### ACTIVITY
Exactly as they appear, restate the lines of the material, from the first through the one containing "ламскими финансовыми стандартами.".
▽
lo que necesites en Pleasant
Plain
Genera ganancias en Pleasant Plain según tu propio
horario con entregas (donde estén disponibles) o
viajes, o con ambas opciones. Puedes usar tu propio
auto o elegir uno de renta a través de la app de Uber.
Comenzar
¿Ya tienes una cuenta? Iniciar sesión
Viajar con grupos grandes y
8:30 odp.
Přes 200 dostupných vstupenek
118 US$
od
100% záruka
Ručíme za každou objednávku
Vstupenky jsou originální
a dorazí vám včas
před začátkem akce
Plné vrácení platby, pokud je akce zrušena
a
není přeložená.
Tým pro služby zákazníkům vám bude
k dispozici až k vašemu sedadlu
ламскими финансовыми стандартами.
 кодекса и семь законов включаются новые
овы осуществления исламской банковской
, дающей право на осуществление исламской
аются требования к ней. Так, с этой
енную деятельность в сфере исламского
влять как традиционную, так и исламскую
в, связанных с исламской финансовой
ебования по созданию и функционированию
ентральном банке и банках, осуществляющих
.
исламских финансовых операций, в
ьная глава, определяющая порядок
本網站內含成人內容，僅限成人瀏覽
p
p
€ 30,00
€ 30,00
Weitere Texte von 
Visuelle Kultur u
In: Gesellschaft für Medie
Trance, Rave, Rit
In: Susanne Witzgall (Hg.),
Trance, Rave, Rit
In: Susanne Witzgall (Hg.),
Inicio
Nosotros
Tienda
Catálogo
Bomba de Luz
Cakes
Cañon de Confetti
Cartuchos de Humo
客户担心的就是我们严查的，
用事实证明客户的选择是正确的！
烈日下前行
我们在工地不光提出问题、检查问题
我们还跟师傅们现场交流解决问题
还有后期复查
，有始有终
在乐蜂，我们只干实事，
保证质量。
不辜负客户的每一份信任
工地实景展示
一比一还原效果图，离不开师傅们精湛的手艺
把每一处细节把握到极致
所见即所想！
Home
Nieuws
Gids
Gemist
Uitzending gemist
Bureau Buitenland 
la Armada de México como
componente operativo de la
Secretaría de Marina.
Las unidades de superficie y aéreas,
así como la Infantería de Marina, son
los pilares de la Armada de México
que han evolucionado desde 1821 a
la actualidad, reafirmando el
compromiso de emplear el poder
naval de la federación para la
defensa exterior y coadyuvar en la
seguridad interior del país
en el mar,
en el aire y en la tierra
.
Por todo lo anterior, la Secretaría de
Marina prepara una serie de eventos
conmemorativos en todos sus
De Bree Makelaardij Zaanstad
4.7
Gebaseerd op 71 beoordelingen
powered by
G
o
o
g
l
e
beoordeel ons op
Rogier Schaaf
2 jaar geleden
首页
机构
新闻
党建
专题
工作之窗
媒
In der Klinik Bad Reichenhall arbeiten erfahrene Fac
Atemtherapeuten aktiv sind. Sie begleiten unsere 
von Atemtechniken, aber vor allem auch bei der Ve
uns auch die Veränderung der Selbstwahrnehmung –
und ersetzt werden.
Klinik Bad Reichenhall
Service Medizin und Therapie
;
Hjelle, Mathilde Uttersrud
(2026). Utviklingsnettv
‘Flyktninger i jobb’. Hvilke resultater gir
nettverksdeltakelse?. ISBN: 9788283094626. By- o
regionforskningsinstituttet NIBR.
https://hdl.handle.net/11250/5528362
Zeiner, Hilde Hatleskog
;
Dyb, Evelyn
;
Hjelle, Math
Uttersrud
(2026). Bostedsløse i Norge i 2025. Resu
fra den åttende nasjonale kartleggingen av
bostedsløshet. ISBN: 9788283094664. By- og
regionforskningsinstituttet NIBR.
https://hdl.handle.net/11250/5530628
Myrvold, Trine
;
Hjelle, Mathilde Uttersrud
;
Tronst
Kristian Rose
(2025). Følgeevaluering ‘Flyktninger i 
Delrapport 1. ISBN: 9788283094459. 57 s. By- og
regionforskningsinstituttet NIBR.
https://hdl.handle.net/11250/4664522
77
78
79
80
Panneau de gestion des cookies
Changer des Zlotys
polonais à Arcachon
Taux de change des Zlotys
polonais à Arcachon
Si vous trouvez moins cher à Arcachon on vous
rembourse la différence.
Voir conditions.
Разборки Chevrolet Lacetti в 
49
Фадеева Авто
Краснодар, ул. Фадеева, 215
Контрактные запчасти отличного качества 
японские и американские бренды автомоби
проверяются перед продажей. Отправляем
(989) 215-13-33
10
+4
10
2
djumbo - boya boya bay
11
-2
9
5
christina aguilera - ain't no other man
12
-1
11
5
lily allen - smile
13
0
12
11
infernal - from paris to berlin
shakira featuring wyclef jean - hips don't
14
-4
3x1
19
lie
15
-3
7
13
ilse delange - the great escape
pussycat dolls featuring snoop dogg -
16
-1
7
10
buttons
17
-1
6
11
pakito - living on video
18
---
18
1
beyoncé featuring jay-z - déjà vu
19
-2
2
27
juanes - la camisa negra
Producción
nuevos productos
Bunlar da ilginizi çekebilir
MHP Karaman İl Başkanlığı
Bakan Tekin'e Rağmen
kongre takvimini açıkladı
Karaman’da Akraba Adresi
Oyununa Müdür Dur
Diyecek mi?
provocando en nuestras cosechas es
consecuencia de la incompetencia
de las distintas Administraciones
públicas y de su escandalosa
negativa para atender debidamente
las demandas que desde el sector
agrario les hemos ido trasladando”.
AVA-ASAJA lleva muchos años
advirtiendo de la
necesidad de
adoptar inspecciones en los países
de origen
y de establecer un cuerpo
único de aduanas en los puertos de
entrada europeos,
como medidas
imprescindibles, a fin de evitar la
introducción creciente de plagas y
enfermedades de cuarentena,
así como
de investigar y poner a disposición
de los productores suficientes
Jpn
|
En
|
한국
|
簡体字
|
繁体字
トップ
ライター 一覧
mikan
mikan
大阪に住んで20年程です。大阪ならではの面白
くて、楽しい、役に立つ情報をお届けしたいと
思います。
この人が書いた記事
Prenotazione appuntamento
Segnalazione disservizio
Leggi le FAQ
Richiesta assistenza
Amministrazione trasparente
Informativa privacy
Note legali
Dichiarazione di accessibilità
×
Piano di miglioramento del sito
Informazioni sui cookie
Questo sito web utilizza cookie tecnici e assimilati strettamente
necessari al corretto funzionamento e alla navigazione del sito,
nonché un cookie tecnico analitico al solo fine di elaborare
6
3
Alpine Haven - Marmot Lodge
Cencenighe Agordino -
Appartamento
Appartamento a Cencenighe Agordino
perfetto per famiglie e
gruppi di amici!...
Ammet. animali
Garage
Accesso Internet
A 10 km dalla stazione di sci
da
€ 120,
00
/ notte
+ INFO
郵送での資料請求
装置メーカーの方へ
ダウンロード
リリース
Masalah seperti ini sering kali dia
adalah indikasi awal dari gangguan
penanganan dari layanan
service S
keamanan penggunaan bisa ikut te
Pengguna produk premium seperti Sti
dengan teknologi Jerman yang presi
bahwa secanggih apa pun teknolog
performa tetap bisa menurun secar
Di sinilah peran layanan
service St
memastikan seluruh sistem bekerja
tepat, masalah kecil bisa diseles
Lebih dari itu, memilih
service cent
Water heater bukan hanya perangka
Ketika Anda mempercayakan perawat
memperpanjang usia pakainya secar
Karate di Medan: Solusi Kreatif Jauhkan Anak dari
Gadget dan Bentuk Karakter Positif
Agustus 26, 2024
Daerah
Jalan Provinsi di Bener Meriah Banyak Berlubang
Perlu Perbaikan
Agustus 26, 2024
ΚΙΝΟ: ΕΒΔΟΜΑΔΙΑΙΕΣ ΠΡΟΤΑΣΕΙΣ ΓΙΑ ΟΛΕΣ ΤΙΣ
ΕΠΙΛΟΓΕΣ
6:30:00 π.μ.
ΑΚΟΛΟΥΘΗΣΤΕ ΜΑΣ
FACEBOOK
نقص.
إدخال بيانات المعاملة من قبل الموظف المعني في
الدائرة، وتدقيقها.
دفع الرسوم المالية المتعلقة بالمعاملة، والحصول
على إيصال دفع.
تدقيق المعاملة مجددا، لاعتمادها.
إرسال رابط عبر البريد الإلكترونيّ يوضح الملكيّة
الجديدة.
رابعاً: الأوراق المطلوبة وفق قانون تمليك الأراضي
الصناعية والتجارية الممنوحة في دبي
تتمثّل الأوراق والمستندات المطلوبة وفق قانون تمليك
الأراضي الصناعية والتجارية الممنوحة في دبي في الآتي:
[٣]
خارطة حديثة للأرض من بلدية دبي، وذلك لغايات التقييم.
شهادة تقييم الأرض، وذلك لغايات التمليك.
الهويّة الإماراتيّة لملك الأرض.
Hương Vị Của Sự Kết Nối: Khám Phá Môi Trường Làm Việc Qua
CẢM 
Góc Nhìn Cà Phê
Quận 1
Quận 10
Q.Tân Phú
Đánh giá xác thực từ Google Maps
△
### TASK SOLUTION
lo que necesites en Pleasant
Plain
Genera ganancias en Pleasant Plain según tu propio
horario con entregas (donde estén disponibles) o
viajes, o con ambas opciones. Puedes usar tu propio
auto o elegir uno de renta a través de la app de Uber.
Comenzar
¿Ya tienes una cuenta? Iniciar sesión
Viajar con grupos grandes y
8:30 odp.
Přes 200 dostupných vstupenek
118 US$
od
100% záruka
Ručíme za každou objednávku
Vstupenky jsou originální
a dorazí vám včas
před začátkem akce
Plné vrácení platby, pokud je akce zrušena
a
není přeložená.
Tým pro služby zákazníkům vám bude
k dispozici až k vašemu sedadlu
ламскими финансовыми стандартами.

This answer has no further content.